**EXERCISE**
Check every line below for the string "مكتبة", and copy the lines that contain it.

**PROVIDED DATA**
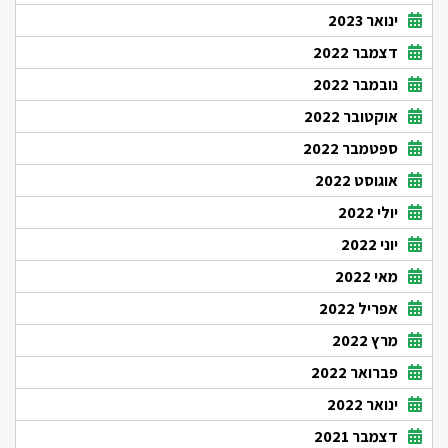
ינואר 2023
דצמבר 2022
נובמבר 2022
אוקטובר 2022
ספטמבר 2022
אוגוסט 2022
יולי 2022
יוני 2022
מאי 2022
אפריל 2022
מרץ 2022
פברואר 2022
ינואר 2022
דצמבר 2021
...
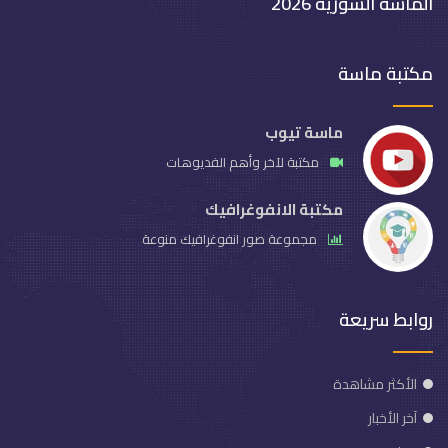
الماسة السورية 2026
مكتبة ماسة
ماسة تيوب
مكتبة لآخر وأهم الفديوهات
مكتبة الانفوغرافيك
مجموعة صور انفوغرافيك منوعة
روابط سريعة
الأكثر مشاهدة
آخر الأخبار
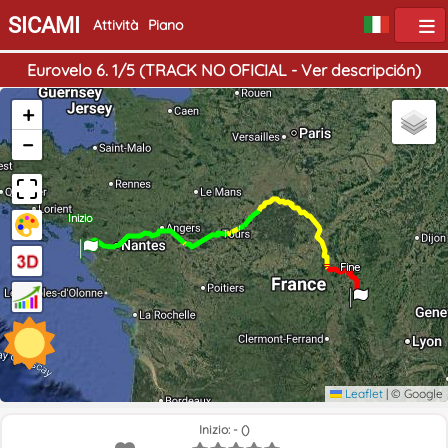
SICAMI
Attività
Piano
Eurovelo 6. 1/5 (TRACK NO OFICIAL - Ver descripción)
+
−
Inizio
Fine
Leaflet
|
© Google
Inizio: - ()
--
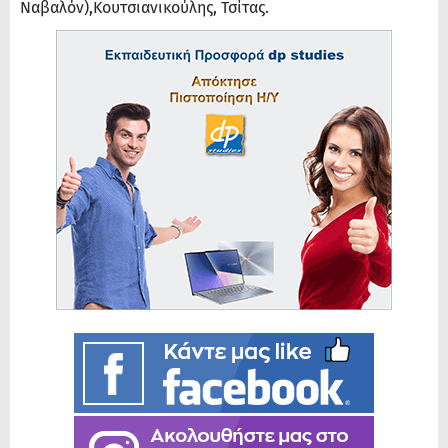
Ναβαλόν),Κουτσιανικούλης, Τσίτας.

**PROBLEM SOLUTION**
مكتبة ماسة
مكتبة لآخر وأهم الفديوهات
مكتبة الانفوغرافيك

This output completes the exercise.